A push towards million-token context

The headline capability is the 1M token context window, now standard across both models. In practical terms, this allows the model to ingest and retain far larger inputs without losing coherence. 

DeepSeek attributes this to structural changes in attention mechanisms, including token-wise compression and its DeepSeek Sparse Attention (DSA) approach. These reduce compute and memory overhead while maintaining performance over long sequences. The company claims this delivers “world-leading long context with drastically reduced compute & memory costs.”

Model split: Pro vs Flash

The two models target different use cases. The DeepSeek-V4-Pro model functions on 1.6 trillion parameters (49B activated), and is positioned as the flagship model. As per its report on the Hugging Face, the Pro version “leads all current open models” in world knowledge, trailing only Google’s Gemini-3.1-Pro. The company claims top-tier performance on math, STEM, and coding benchmarks, which are designed for complex reasoning and agentic workflows. 

Meanwhile, the DeepSeek-V4-Flash model, which is smaller, faster, and significantly cheaper, functions on 284 billion parameters (13B activated). Its reasoning capabilities closely approach V4-Pro, the company states. The smaller model performs comparably on simpler agent tasks and is optimised for latency-sensitive and cost-sensitive deployments. 

Pricing signals aggressive positioning

The API pricing is what makes DeepSeek’s cost strategy for per million tokens stand out.  For the V4-Pro, input (cache hit) is $0.145 and input (cache miss) is $1.74, while output is $3.48.  For the V4-Flash, input (cache hit) is $0.028, input (cache miss) is $0.14, and output is $0.28. A cache hit means repeated or previously processed tokens, priced much lower, and a cache miss refers to fresh input, which requires full computation. This structure incentivises applications that reuse context—common in agent loops and long sessions.

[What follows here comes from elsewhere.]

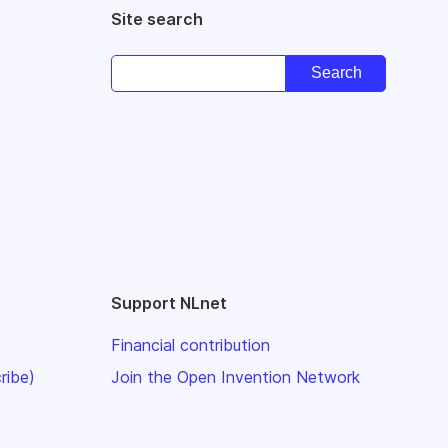
Site search
Support NLnet
Financial contribution
ribe)
Join the Open Invention Network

This aggressive price compression places DeepSeek’s pricing lower than even OpenAI’s mini models. OpenAI’s flagship models are priced at around $2.50–$5 per million input tokens and $15–$30 for output, with lower-cost variants like GPT-4.1 at roughly $2 input and $8 output per million tokens. Anthropic’s Claude family sits higher, with Claude Sonnet models at about $3 input and $15 output, and flagship Claude Opus models at $5 input and $25 output per million tokens.

Agentic capabilities move to the centre

DeepSeek is explicitly positioning V4 for agent-based systems. “DeepSeek-V4 is seamlessly integrated with leading AI agents like Claude Code, OpenClaw and OpenCode,” the company said, adding that the models are “already driving our in-house agentic coding,” the company stated.